■ **Task**
The response must reproduce exactly every line of the material below holding the word "Ψυχικού".

■ **Supplied information**
----------
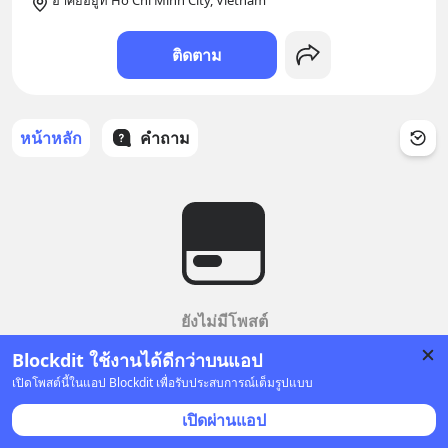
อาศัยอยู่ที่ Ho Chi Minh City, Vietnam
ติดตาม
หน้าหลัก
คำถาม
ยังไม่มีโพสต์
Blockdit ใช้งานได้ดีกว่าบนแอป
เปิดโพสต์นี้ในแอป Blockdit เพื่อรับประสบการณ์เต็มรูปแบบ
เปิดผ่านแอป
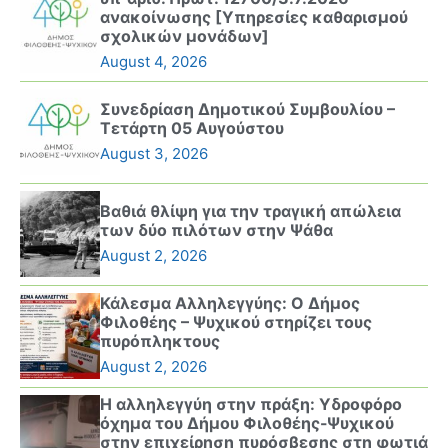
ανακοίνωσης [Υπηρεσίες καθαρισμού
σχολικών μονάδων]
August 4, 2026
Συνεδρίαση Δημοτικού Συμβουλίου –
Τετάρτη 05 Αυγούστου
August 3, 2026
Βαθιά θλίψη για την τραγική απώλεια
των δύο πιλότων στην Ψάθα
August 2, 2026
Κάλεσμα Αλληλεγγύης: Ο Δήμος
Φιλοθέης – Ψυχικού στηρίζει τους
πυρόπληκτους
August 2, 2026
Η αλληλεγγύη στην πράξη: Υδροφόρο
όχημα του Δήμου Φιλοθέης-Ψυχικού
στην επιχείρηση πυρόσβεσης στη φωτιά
----------
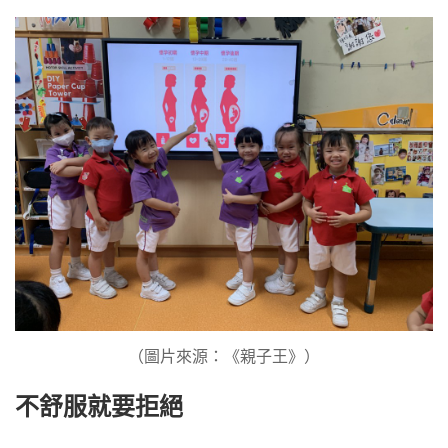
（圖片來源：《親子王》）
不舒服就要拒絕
----------
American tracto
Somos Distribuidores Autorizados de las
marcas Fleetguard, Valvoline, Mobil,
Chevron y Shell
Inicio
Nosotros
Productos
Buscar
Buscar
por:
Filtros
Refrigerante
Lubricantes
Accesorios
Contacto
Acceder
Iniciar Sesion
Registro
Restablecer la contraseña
----------
■ **Response**
Φιλοθέης – Ψυχικού στηρίζει τους
όχημα του Δήμου Φιλοθέης-Ψυχικού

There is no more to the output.